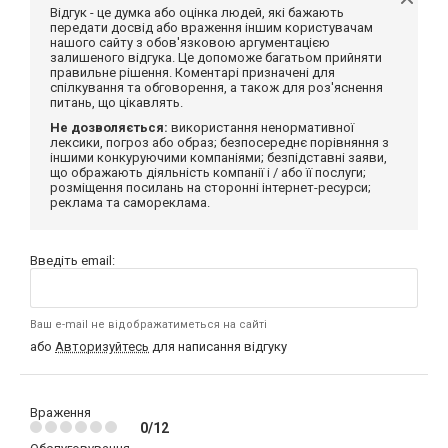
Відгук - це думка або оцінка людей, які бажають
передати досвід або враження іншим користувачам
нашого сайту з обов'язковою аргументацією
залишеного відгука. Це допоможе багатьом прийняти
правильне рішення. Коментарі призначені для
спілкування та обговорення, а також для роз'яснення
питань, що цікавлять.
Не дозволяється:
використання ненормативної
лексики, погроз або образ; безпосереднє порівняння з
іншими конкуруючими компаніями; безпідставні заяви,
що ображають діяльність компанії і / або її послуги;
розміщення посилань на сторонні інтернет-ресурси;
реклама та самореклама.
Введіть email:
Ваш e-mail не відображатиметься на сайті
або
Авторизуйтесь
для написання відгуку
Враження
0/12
=-=-=
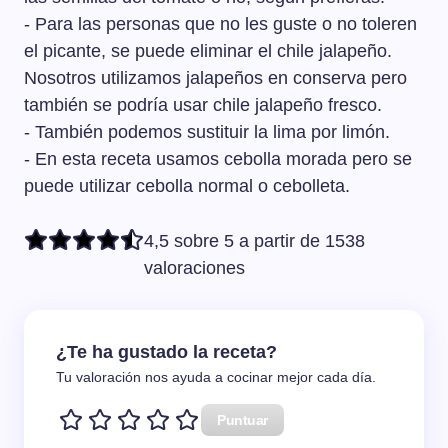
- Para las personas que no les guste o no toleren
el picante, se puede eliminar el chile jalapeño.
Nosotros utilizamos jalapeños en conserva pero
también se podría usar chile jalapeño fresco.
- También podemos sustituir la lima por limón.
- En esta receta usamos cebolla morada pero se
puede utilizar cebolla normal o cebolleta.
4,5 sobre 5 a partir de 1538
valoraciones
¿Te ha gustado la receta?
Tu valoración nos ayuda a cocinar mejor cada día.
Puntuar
=-=-=
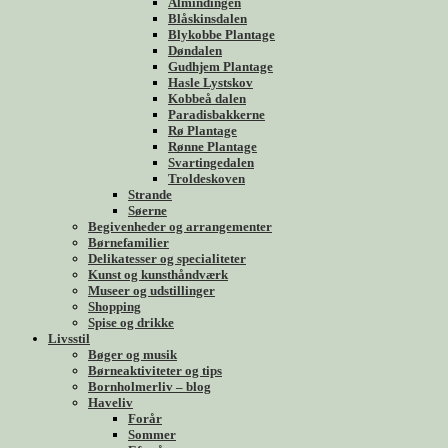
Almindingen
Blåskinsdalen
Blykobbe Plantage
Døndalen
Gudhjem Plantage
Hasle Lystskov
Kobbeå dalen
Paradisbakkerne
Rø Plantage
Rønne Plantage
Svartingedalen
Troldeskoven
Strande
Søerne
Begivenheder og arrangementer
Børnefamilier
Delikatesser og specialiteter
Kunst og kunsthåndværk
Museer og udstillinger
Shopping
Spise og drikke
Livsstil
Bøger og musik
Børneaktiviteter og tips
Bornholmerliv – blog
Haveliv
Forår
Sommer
=-=-=
> **DESCRIPTION OF THE TASK**:
Your answer should consist of copies of the lines above that include the string "chile".

> **ANSWER SECTION**:
el picante, se puede eliminar el chile jalapeño.
también se podría usar chile jalapeño fresco.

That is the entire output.